Transcribed page contents →

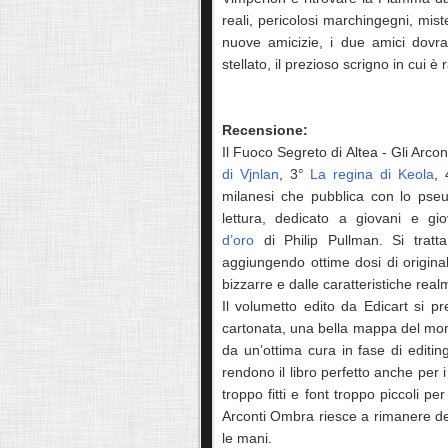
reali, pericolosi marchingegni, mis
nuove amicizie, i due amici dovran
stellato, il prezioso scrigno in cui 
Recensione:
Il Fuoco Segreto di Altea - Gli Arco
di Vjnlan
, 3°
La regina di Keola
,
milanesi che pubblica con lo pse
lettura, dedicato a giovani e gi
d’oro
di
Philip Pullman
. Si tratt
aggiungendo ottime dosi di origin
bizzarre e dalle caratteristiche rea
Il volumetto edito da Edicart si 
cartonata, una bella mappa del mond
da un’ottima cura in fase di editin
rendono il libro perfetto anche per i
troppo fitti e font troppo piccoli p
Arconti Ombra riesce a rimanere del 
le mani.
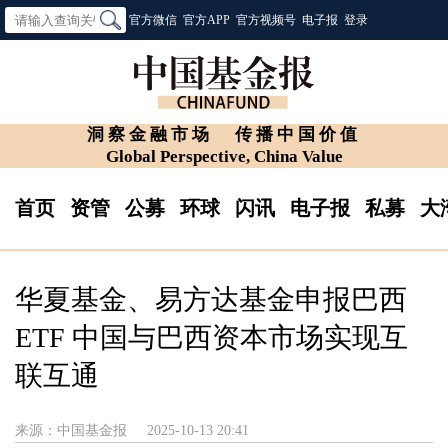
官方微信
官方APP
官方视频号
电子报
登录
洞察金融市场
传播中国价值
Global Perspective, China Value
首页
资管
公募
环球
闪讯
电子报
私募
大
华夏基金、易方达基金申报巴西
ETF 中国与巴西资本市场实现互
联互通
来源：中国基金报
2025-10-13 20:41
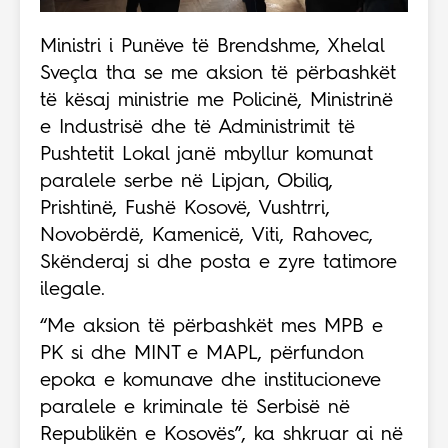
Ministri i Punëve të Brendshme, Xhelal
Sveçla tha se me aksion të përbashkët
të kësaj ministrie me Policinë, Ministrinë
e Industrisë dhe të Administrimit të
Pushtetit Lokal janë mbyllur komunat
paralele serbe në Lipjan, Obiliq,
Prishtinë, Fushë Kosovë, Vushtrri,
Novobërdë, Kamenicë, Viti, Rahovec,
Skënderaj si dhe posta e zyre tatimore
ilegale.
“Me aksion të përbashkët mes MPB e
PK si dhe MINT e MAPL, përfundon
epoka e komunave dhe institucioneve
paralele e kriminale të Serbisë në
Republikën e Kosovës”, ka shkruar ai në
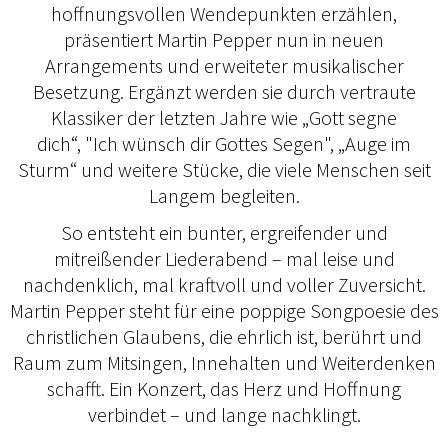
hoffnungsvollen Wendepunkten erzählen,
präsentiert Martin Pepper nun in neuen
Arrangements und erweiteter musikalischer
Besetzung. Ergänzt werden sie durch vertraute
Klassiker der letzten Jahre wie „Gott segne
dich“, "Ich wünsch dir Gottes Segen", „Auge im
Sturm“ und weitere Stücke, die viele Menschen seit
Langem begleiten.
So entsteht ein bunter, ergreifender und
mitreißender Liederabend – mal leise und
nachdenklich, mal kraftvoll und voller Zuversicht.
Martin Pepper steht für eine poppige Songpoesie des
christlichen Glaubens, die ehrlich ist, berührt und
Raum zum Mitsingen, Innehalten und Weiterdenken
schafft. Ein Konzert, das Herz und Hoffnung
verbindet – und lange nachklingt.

--

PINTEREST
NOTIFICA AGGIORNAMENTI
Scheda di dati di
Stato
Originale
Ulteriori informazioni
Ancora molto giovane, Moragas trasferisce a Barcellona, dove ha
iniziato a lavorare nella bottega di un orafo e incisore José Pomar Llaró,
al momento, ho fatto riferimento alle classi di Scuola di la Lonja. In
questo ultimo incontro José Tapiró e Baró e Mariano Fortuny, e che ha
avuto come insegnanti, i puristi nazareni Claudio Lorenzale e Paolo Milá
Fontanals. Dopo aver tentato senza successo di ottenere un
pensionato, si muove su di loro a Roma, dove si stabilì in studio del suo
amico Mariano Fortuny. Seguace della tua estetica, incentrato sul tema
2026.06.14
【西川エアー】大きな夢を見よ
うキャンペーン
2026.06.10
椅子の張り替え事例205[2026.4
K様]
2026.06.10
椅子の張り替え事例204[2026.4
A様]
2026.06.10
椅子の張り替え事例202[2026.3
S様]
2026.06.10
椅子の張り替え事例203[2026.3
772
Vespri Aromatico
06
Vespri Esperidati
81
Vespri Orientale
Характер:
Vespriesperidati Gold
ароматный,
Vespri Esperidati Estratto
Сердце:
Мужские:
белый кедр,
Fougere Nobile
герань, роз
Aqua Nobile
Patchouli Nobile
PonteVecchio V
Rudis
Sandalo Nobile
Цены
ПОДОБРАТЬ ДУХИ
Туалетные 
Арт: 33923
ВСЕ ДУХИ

EXERCISE →
From the records, copy out each line that includes the string "José".

EXERCISE RESULT →
iniziato a lavorare nella bottega di un orafo e incisore José Pomar Llaró,
questo ultimo incontro José Tapiró e Baró e Mariano Fortuny, e che ha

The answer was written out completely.